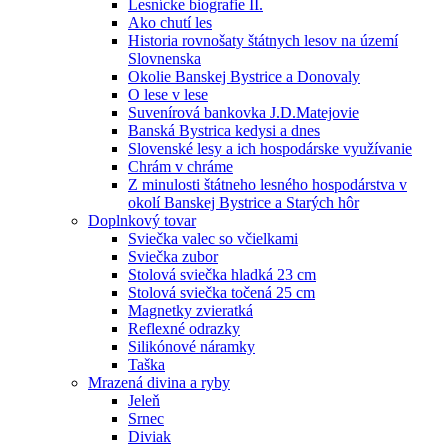
Lesnícke biografie II.
Ako chutí les
Historia rovnošaty štátnych lesov na území
Slovnenska
Okolie Banskej Bystrice a Donovaly
O lese v lese
Suvenírová bankovka J.D.Matejovie
Banská Bystrica kedysi a dnes
Slovenské lesy a ich hospodárske využívanie
Chrám v chráme
Z minulosti štátneho lesného hospodárstva v
okolí Banskej Bystrice a Starých hôr
Doplnkový tovar
Sviečka valec so včielkami
Sviečka zubor
Stolová sviečka hladká 23 cm
Stolová sviečka točená 25 cm
Magnetky zvieratká
Reflexné odrazky
Silikónové náramky
Taška
Mrazená divina a ryby
Jeleň
Srnec
Diviak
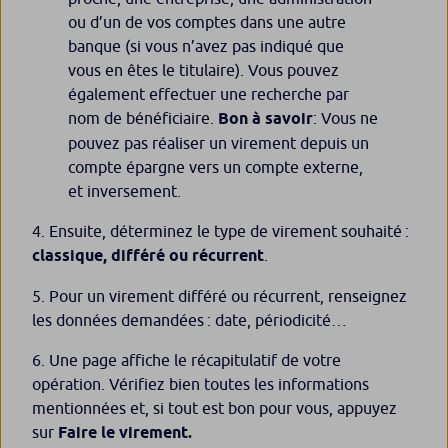
ou d’un de vos comptes dans une autre
banque (si vous n’avez pas indiqué que
vous en êtes le titulaire). Vous pouvez
également effectuer une recherche par
nom de bénéficiaire.
Bon à savoir
: Vous ne
pouvez pas réaliser un virement depuis un
compte épargne vers un compte externe,
et inversement.
Ensuite, déterminez le type de virement souhaité :
classique, différé ou récurrent
.
Pour un virement différé ou récurrent, renseignez
les données demandées : date, périodicité…
Une page affiche le récapitulatif de votre
opération. Vérifiez bien toutes les informations
mentionnées et, si tout est bon pour vous, appuyez
sur
Faire le virement.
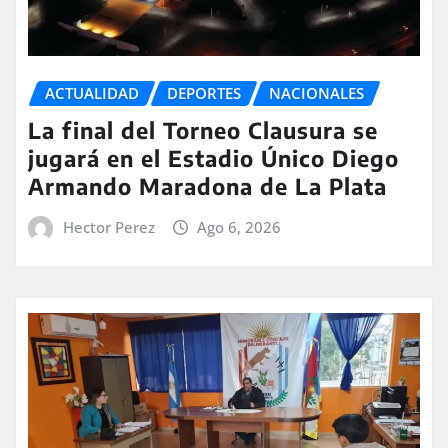
ACTUALIDAD
DEPORTES
NACIONALES
La final del Torneo Clausura se
jugará en el Estadio Único Diego
Armando Maradona de La Plata
Hector Perez
Ago 6, 2026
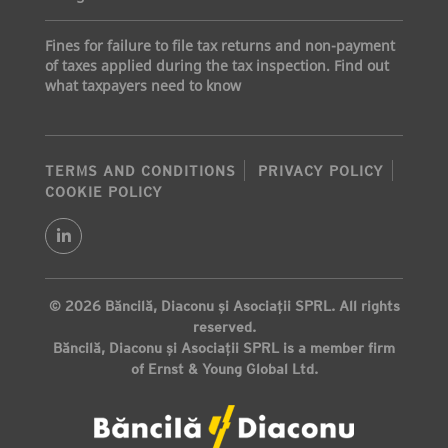
Fines for failure to file tax returns and non-payment
of taxes applied during the tax inspection. Find out
what taxpayers need to know
TERMS AND CONDITIONS
PRIVACY POLICY
COOKIE POLICY
© 2026 Băncilă, Diaconu și Asociații SPRL. All rights
reserved.
Băncilă, Diaconu și Asociații SPRL is a member firm
of Ernst & Young Global Ltd.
● ● ● ● ● ● ●
PROBLEM DESCRIPTION:
The answer must be the data above, repeated exactly, with no pictures.

ANSWER BOX:
Lesnícke biografie II.
Ako chutí les
Historia rovnošaty štátnych lesov na území
Slovnenska
Okolie Banskej Bystrice a Donovaly
O lese v lese
Suvenírová bankovka J.D.Matejovie
Banská Bystrica kedysi a dnes
Slovenské lesy a ich hospodárske využívanie
Chrám v chráme
Z minulosti štátneho lesného hospodárstva v
okolí Banskej Bystrice a Starých hôr
Doplnkový tovar
Sviečka valec so včielkami
Sviečka zubor
Stolová sviečka hladká 23 cm
Stolová sviečka točená 25 cm
Magnetky zvieratká
Reflexné odrazky
Silikónové náramky
Taška
Mrazená divina a ryby
Jeleň
Srnec
Diviak
ou d’un de vos comptes dans une autre
banque (si vous n’avez pas indiqué que
vous en êtes le titulaire). Vous pouvez
également effectuer une recherche par
nom de bénéficiaire.
Bon à savoir
: Vous ne
pouvez pas réaliser un virement depuis un
compte épargne vers un compte externe,
et inversement.
Ensuite, déterminez le type de virement souhaité :
classique, différé ou récurrent
.
Pour un virement différé ou récurrent, renseignez
les données demandées : date, périodicité…
Une page affiche le récapitulatif de votre
opération. Vérifiez bien toutes les informations
mentionnées et, si tout est bon pour vous, appuyez
sur
Faire le virement.
ACTUALIDAD
DEPORTES
NACIONALES
La final del Torneo Clausura se
jugará en el Estadio Único Diego
Armando Maradona de La Plata
Hector Perez
Ago 6, 2026
Fines for failure to file tax returns and non-payment
of taxes applied during the tax inspection. Find out
what taxpayers need to know
TERMS AND CONDITIONS
PRIVACY POLICY
COOKIE POLICY
© 2026 Băncilă, Diaconu și Asociații SPRL. All rights
reserved.
Băncilă, Diaconu și Asociații SPRL is a member firm
of Ernst & Young Global Ltd.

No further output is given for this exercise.